■ **Given information**
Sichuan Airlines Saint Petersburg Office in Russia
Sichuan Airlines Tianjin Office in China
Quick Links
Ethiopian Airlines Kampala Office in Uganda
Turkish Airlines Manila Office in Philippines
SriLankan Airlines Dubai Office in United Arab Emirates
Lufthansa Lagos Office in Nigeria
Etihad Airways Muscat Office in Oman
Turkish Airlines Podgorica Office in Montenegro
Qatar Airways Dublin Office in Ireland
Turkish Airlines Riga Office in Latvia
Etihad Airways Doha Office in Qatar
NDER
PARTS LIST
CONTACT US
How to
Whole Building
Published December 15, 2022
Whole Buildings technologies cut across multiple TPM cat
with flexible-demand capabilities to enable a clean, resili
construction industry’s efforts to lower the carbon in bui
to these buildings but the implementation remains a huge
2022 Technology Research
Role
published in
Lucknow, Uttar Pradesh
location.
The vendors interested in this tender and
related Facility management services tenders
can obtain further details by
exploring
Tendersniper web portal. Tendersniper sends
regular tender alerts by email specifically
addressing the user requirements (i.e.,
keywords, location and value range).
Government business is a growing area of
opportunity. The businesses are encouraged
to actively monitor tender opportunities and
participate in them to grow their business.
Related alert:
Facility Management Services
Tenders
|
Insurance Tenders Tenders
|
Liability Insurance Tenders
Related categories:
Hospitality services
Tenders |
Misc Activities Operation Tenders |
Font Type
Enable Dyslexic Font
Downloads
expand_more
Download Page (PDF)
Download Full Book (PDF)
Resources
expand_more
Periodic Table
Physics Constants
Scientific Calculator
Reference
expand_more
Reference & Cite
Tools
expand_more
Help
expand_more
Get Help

...

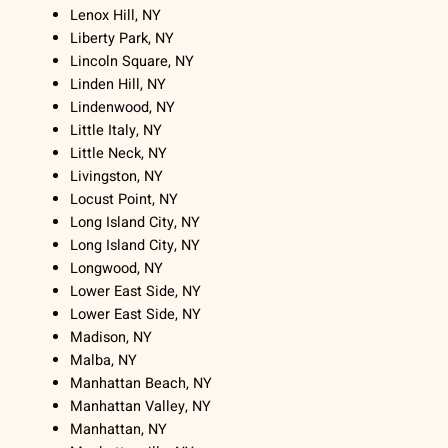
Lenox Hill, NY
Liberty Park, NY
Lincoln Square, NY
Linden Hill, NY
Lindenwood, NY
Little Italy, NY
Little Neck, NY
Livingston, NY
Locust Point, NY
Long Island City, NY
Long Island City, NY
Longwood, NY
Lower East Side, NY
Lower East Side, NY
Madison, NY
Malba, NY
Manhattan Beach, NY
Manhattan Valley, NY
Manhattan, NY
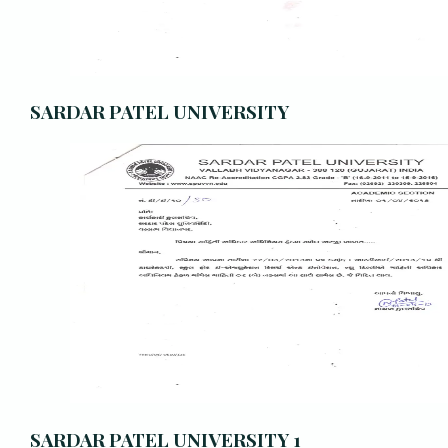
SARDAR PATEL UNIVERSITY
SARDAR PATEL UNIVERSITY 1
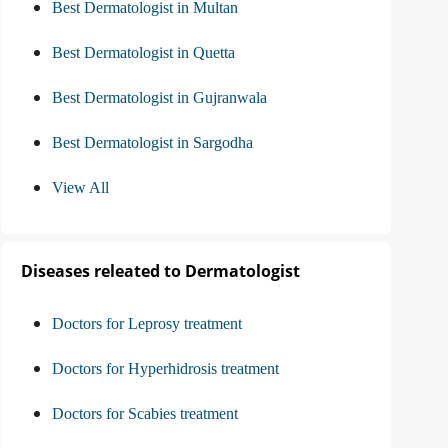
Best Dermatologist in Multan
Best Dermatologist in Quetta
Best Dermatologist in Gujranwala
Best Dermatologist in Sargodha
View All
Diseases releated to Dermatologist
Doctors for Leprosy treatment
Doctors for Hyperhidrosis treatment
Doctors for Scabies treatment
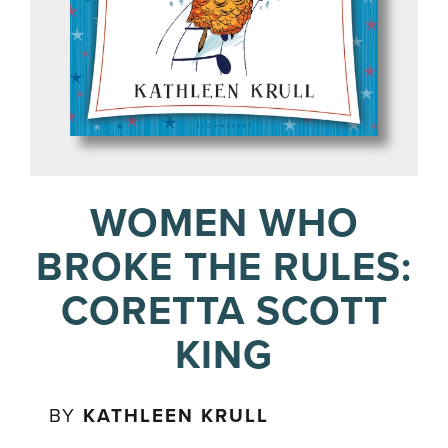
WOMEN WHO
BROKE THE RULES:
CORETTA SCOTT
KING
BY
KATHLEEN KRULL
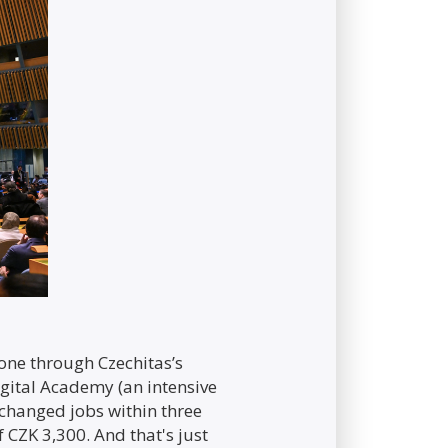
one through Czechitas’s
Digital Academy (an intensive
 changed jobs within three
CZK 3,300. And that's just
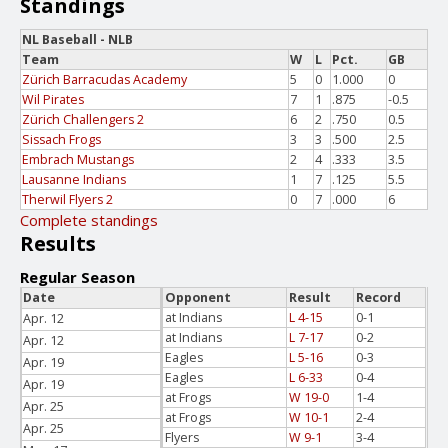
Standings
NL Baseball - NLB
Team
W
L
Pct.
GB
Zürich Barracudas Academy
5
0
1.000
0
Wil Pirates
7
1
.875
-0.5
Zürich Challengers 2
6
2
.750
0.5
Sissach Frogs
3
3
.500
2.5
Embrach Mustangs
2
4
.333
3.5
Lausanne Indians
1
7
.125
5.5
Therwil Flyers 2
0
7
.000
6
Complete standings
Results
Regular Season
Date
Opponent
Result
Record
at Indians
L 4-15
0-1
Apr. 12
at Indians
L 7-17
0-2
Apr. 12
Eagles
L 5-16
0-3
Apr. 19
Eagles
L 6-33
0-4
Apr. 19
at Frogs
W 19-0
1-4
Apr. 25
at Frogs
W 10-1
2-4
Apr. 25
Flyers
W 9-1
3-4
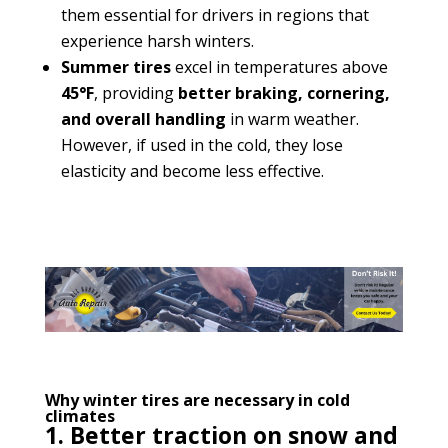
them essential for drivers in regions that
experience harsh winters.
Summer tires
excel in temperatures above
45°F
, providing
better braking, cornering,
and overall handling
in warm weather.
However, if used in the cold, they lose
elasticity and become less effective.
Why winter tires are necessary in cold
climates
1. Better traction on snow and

■ **Work to complete**
Going back to the entries above, set down exactly the lines that begin at the one with "Sichuan Airlines Saint" and end at the one with "Liability Insurance Tenders", both included, and nothing else.

■ **Solution for this task**
Sichuan Airlines Saint Petersburg Office in Russia
Sichuan Airlines Tianjin Office in China
Quick Links
Ethiopian Airlines Kampala Office in Uganda
Turkish Airlines Manila Office in Philippines
SriLankan Airlines Dubai Office in United Arab Emirates
Lufthansa Lagos Office in Nigeria
Etihad Airways Muscat Office in Oman
Turkish Airlines Podgorica Office in Montenegro
Qatar Airways Dublin Office in Ireland
Turkish Airlines Riga Office in Latvia
Etihad Airways Doha Office in Qatar
NDER
PARTS LIST
CONTACT US
How to
Whole Building
Published December 15, 2022
Whole Buildings technologies cut across multiple TPM cat
with flexible-demand capabilities to enable a clean, resili
construction industry’s efforts to lower the carbon in bui
to these buildings but the implementation remains a huge
2022 Technology Research
Role
published in
Lucknow, Uttar Pradesh
location.
The vendors interested in this tender and
related Facility management services tenders
can obtain further details by
exploring
Tendersniper web portal. Tendersniper sends
regular tender alerts by email specifically
addressing the user requirements (i.e.,
keywords, location and value range).
Government business is a growing area of
opportunity. The businesses are encouraged
to actively monitor tender opportunities and
participate in them to grow their business.
Related alert:
Facility Management Services
Tenders
|
Insurance Tenders Tenders
|
Liability Insurance Tenders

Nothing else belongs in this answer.